Graphical scheme of FLAIR-histoseg method. Top panels: two different axial slices of a FLAIR image and corresponding results of the segmentation. Bottom panel: histogram of the FLAIR image, intensities (arbitrary units) on the abscissa, number of voxels on the ordinate. For each FLAIR image, the thresholds used to segment the histogram in the three domains were defined by regression equations (for details see Jack et al. 2001); normal brain voxels are green; WMH voxels are red; CSF voxels are blue

A few years later, Admiraal-Behloul and colleagues (2005) developed a two-level image segmentation technique: an adaptive level that is robust to differences in image intensity ranges and image contrast, and a reasoning level that mimics expert reasoning and that remains unchanged when applied to images acquired on different MR scanners (or different software releases on the same scanner).

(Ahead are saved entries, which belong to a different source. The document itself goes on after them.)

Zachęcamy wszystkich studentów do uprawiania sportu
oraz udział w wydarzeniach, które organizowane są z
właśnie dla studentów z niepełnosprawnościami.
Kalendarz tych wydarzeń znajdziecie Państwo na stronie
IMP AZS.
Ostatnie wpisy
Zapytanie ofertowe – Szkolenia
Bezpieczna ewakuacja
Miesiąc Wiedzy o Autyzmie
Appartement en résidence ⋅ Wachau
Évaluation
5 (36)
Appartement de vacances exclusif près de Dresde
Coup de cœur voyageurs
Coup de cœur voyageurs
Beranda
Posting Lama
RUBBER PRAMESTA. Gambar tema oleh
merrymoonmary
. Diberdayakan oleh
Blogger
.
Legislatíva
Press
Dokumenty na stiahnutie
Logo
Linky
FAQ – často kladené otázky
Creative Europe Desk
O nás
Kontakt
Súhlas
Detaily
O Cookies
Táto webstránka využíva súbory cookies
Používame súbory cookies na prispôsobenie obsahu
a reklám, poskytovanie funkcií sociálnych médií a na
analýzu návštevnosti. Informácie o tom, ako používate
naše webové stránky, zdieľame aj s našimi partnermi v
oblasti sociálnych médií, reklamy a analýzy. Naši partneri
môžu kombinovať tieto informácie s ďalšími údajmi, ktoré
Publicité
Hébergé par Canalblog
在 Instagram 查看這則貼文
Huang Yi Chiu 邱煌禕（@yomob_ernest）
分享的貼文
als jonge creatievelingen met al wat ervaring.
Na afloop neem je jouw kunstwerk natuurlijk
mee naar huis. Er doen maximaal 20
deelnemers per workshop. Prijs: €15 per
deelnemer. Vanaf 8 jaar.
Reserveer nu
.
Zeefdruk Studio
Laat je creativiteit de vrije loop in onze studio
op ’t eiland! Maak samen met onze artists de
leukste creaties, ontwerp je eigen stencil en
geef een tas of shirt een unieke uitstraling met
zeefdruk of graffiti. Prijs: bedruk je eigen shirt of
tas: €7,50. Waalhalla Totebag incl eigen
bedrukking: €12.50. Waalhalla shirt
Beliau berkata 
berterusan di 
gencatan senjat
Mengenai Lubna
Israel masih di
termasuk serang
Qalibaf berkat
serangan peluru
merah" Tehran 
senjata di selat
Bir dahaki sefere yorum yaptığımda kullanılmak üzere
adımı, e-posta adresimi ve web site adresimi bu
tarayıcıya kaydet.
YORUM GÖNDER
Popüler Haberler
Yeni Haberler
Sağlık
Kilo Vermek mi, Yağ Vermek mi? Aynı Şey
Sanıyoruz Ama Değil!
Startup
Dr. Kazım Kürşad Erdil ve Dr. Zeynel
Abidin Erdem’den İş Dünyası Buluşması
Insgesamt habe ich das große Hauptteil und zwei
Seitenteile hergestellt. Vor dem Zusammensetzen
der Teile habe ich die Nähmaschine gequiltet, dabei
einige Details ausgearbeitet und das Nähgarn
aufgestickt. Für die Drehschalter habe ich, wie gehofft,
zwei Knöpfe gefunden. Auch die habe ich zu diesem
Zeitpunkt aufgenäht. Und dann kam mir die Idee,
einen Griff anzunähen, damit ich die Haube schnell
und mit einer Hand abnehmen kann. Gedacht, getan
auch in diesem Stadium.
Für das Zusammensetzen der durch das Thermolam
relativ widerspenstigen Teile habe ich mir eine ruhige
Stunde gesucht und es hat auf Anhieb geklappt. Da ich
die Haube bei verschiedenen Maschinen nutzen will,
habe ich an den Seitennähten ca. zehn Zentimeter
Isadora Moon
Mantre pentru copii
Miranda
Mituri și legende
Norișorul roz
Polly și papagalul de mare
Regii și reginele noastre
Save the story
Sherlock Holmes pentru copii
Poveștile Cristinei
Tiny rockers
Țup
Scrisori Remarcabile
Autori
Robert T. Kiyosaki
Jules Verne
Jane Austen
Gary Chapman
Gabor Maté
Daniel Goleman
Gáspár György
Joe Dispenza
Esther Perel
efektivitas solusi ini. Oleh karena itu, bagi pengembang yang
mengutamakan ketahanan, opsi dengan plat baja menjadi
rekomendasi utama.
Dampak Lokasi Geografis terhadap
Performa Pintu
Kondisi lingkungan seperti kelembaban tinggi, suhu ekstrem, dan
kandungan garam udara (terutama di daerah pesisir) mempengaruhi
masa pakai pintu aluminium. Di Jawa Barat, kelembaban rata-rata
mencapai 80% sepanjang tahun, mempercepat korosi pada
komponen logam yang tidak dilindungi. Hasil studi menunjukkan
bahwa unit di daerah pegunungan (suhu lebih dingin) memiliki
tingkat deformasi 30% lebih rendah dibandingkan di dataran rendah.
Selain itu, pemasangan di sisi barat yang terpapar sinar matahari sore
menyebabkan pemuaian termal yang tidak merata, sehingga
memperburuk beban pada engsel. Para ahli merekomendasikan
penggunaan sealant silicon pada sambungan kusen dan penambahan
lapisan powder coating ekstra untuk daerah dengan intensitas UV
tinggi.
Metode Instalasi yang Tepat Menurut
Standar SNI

The adaptive level mapped the exact intensity values from T2-weighted, PD and FLAIR images to linguistic values such as bright, dark, etc., while the reasoning level operated using these linguistic values in the fuzzy if-then rules to derive a label to every voxel. In particular, PD image intensities were used for fuzzy skull-stripping of the images, while FLAIR and T2 intensities were compared to differentiate WMH and CSF. The reasoning level was implemented using a well-known artificial intelligence technique: the fuzzy inference system (Mamdani and Assilian 1975; Takagi and Sugeno 1985). The number of linguistic variables, the corresponding linguistic values and the set of rules are preferably defined with the help of the expert. In this work, two experts were asked to explain how they would classify a voxel as WMH or CSF. The system was then implemented using 3 linguistic variables to classify a voxel: T2 intensities, FLAIR intensities and voxel position. Unlike other multispectral segmentations, these authors combined different voxel features in such a way that they were used only if crucial for the classifier: low dimensionality allows a reduction of computational time. The method also provided the possibility of setting some user-defined preferences, such as different exclusion criteria to reduce false positives.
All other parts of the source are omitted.